Gosh i wish that idiot had listened. I watched him move on, it took a while. Stoic should have been his middle name. He was in full "Robotic Robert" mode as i used to call it. It was his coping mechanism and i understood it. Ya know, when I was alive and could take on the other burdens of parenthood and general adulting until he could come to terms.

But I wasn't there anymore and for the first month or two I would silently offer comfort. But by the third month i was practically screaming at him to get his act together. If I still had vocal cords, they would've been shredded. Our daughter was starting to think daddy didn't love her anymore and she was falling apart. He needed to be there for her more. Not just cook and go to work.

God, I knew I should've encouraged him to learn how to actually cook more. This man has had nothing but frozen meals, take out and pb&j for 3 months.

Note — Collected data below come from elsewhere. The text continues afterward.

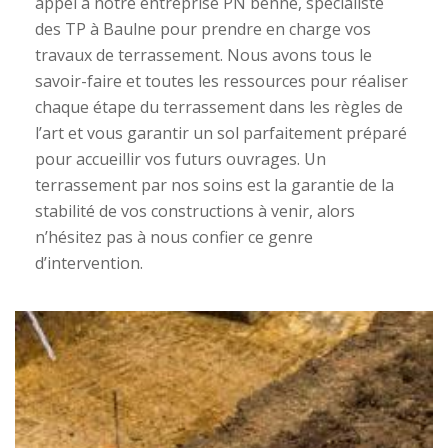
appel à notre entreprise PN benne, spécialiste
des TP à Baulne pour prendre en charge vos
travaux de terrassement. Nous avons tous le
savoir-faire et toutes les ressources pour réaliser
chaque étape du terrassement dans les règles de
l’art et vous garantir un sol parfaitement préparé
pour accueillir vos futurs ouvrages. Un
terrassement par nos soins est la garantie de la
stabilité de vos constructions à venir, alors
n’hésitez pas à nous confier ce genre
d’intervention.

Until Jenny got incredibly sick from one of the meals. I think that shocked him back into trying to live, not just survive. And possibly into realizing he needed to do better for Jenny as she puked on him just like she did as a baby.

His attempts at cooking weren't the best but he tried. He was burning or overcooking a lot of foods out of fear of Jenny getting food poisoning again. But he managed. Still not a lot of veggies in the dinners but at least he was trying. He and Jenny began to bond over cooking together and failed cuisine experiences.

3 years later he met a woman at Jennys swim meet. Maybe it was the fact that as a ghost all I do anymore was people watch and I had learned to read people but I didnt like her. Sure, it could've been jealousy but he'd met other women before that I liked for him and Jenny. In my mind she was Umbridge. Down to the pink wardrobe and hairclip.

It didn't take long for Umbridge incarnate to start asserting her dominance over Jenny after moving in. Then came the blaming her for everything, and accusations until it devolved into outright physical and verbal abuse. As this continued and Robert seemed disinclined to stop it, my rage grew. Did you know if a ghost stays angry for long enough it can affect the mortal plane?

And Robert fell for it every God damn time. Believed his new "future" wife's tears over our baby girl's bruises. The first time Umbridge had laid hands on my Jenny I cracked the bathroom mirror with a loud bang. It felt good, but not as good as watching the fear in that witch's face. I started torturing Umbridge every chance i got. I HAUNTED that woman until her mask cracked and she tried attacking Jenny in front of Robert over nothing. Robert finally cottoned on and kicked that disgusting pink monstrosity to the curb.

Afterwards, I made sure pamphlets for family and individual therapy kept getting into the mail or on the kitchen table. While I loved my husband I didnt need him to fall back into Robot Robert mode right then and honestly? He's not exactly the greatest with words. He got the hint after i broke his car in front of the therapist's office.

A couple of years later, and after Jenny had moved out to start her own life and family, I may have orchestrated for Robert to meet and fall in love with someone. I liked 'em Spunky yet kind. They made a wonderful grandfather to our grandbabies and partner to my husband. Robert and Sam got to realize their dream of living on a homestead. I couldn't have been more content with how life turned out for all of them.

So it came as no surprise when my door showed up to take me to the afterlife. With only a single glance back i leapt through the doorway. It was time for me to rest. Finally.